Presumably Russia will want to make its own judgement on whether the constitutional changes go far enough. Would anyone be surprised if Putin decided that Ukraine had not done enough to deserve the restoration of control over its own territory and border?

It is also a bad deal for the rest of Europe. Hollande and Merkel are relying on Putin to implement this agreement in good faith. In return, the leaders of France and Germany are giving Putin increased influence in Ukraine's domestic affairs via his puppets in the east, and a say in Ukraine's economic relationship with the European Union.

They backed talks between the EU, Russia and Ukraine on the implementation of the EU-Ukraine Deep and Comprehensive Free Trade Agreement (DCFTA).

The DCFTA will force Ukraine to make painful reforms, but it also offers Ukraine the long-term prospect of a successful economy, integrated with the EU's single market.

Putin wants to block the reforms and keep Ukraine a corrupt, post-Soviet state dependent on Russia. If he succeeds, the lesson for other pro-European countries in the region will be clear: Even if you do the right things, we will not stand up to Russia for you.

The Minsk agreement cannot be rolled back, but the West can mitigate the damage. Western sanctions against Russia must not be relaxed until every point in the Minsk agreement has been implemented.

Crimea-related measures should stay as long as Russia occupies the peninsula. The EU should insist that the amnesty agreed between the parties for crimes committed in the conflict should not apply to those responsible for killing 298 people on the downed Malaysia Airlines Flight MH17.
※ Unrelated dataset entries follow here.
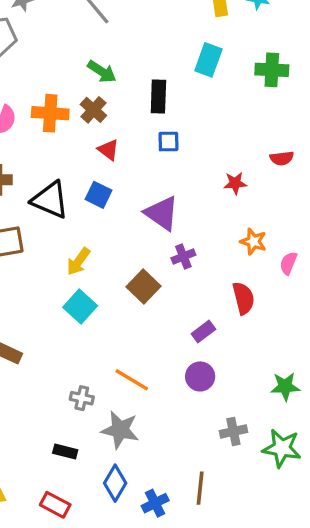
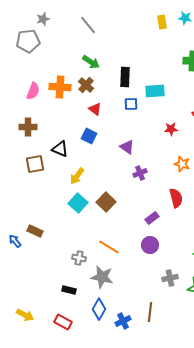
cyan rectangle: (208, 60) -> (155, 91), moved, turned 66
black triangle: (50, 200) -> (60, 149), moved, size x0.7
purple triangle: (162, 213) -> (127, 147), size x0.7
brown square: (143, 286) -> (106, 202), moved

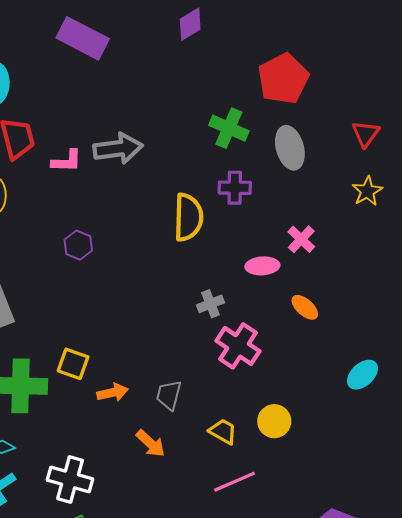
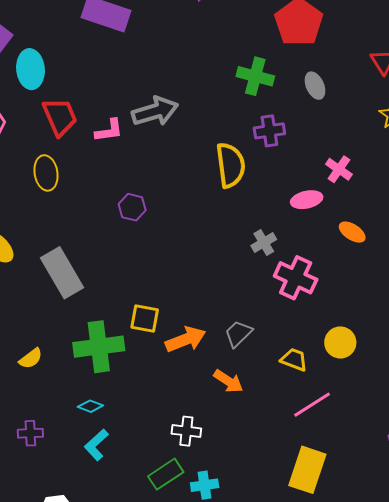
gray ellipse: (290, 148) -> (315, 86), size x0.7
orange arrow: (113, 393) -> (186, 339), size x1.4
gray trapezoid: (169, 395) -> (238, 334), turned 40
white cross: (70, 479) -> (186, 431), moved, size x0.7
Above all, the West should redouble its support to Ukraine — not only financial and technical, but also military. It is in Europe's interests that Ukraine should be the stable democracy that the Maidan protesters wanted it to be — and with a neighbor like Russia, that can never be guaranteed without robust defenses.
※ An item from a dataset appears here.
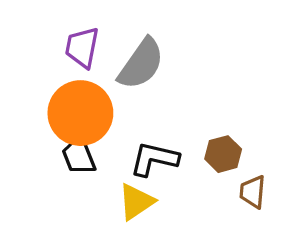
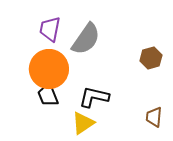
brown hexagon: (223, 154) -> (151, 58), moved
The EU should let go of its illusions. It has spent two decades trying to develop a rules-based relationship with Russia. It is time to accept that its efforts have failed. Now the West has to invest in protecting itself and those who aspire to join it.

Ian Bond is director of foreign policy at the Center for European Reform and a former British ambassador to Latvia. He writes here in a personal capacity.

The views expressed in opinion pieces do not necessarily reflect the position of The Moscow Times.